In any case, that was never the argument. It wasn't that vaccines were good or not good. It was that the government does not have a right to force someone to put something into their body. Insulin or polio vaccine shouldn't make a difference to that argument.
It's the "not quite the same" that is the entire crux of the discussion.

Science tells us that if the child had received regular medical care, including insulin, his death would have been preventable. The parents failed in their duty to provide that necessary medical care and attention. That is against the law.

Vaccines are a "nice to have" and my own position is that parents should face negligence charges if their child dies due to a preventable disease that in the opinion of a doctor they could have vaccinated against.
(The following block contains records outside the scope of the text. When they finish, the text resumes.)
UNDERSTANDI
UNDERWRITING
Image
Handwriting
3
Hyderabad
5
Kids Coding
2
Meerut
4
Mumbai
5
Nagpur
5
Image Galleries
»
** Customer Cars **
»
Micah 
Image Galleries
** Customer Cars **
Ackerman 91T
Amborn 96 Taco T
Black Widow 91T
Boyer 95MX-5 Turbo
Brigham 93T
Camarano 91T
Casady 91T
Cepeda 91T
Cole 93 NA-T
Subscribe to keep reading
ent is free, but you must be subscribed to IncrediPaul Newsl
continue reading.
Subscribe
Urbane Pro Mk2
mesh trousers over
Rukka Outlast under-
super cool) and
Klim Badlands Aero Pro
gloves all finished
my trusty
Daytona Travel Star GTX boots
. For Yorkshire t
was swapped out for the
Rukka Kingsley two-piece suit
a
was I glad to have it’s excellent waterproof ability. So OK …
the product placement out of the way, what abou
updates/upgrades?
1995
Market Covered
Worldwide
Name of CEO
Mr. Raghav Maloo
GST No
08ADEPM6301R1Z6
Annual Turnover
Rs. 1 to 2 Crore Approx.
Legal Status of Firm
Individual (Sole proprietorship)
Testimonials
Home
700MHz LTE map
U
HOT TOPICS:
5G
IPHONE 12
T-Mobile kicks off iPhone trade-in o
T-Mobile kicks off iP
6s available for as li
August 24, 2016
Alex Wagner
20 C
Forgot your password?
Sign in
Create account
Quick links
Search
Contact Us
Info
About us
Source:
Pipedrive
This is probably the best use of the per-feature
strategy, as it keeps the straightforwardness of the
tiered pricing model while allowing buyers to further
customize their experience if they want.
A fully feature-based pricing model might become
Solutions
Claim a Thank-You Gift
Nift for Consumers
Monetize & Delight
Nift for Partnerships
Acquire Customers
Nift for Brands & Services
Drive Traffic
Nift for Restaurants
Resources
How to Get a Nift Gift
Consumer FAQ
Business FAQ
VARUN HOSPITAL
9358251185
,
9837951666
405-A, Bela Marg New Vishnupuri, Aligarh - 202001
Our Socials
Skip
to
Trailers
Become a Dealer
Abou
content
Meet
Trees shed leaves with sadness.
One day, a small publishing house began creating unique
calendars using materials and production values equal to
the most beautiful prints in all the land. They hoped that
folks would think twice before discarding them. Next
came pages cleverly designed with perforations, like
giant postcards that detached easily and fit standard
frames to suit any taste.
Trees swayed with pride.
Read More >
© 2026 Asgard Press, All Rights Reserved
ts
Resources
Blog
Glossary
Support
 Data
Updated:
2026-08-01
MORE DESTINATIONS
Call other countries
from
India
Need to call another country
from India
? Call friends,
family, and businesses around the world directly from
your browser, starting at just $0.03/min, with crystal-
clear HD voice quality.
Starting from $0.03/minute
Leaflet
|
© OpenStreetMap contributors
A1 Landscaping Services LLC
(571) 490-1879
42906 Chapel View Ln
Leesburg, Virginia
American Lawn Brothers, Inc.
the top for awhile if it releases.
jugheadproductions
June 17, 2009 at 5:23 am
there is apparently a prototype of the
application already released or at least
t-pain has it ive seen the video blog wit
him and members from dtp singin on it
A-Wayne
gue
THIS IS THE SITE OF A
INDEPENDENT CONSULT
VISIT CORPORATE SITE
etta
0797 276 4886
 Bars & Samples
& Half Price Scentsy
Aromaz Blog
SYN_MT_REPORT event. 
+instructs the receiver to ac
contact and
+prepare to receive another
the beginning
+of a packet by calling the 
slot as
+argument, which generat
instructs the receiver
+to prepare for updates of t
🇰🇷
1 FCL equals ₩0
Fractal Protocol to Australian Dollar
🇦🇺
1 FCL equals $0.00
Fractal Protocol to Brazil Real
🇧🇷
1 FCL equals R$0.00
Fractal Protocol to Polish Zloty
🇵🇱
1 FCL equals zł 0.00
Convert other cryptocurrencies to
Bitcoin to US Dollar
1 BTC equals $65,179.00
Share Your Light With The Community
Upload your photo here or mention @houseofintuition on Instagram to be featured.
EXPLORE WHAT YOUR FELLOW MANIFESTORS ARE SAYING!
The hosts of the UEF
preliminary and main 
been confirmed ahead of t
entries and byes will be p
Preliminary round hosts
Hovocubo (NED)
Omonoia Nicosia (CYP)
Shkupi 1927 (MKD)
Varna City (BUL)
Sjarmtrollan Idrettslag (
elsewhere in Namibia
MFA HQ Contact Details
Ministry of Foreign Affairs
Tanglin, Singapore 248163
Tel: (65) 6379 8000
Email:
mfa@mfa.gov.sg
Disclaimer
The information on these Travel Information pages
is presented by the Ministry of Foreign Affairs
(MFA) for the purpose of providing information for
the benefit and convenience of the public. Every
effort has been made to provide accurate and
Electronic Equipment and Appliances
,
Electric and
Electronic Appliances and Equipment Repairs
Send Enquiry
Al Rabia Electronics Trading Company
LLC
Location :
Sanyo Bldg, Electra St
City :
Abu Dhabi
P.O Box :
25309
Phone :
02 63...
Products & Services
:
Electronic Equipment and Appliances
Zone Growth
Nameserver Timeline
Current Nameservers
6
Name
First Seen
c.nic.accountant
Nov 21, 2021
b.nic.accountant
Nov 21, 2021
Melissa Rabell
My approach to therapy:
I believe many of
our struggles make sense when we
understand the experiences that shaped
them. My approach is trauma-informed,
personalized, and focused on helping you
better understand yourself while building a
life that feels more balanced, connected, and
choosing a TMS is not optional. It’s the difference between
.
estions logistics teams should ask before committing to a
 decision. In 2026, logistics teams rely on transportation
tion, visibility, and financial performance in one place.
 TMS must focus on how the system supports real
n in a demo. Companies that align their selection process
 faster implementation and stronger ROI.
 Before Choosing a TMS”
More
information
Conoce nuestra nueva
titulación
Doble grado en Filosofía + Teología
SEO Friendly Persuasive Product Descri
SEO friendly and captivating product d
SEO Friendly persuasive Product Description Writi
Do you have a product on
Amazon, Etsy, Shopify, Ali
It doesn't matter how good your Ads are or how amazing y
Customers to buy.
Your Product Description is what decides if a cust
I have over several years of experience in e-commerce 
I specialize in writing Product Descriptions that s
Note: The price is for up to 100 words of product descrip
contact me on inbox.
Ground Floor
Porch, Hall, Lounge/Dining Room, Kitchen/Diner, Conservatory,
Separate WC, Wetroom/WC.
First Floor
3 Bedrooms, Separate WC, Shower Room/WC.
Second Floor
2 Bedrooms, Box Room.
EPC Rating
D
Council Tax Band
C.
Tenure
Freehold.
This is not currently the law and is a more controversial position, but I can certainly understand anyone who advocates for either side of it.

Going the step further to say vaccinations themselves are mandatory and it's against the law not to vaccinate is where I would draw the line. That is the government mandating that you must inject yourself and your children with medicine on a purely preventative basis. I'm not ok with government being able to decide that. I'm fine with them saying students need vaccines to attend public schools, I'm fine with other regulations that encourage vaccination. I cannot agree that they can actually mandate it.

Edit: to reconcile with my belief re the parents and insulin, my understanding is that Alberta Health Services would have had the power to step in if they understood the parents were failing to care for the child and make determinations on the child's behalf. People more familiar with the provincial powers in this regard can correct me if I'm way off base on that. But in that case, they could do so due to the actual harm the child would incur without the insulin injections. Actual, preventable and qualifyable harm. Not speculative harm. That's the difference between that case and vaccines.

Last edited by morgin; 11-08-2016 at 03:16 PM.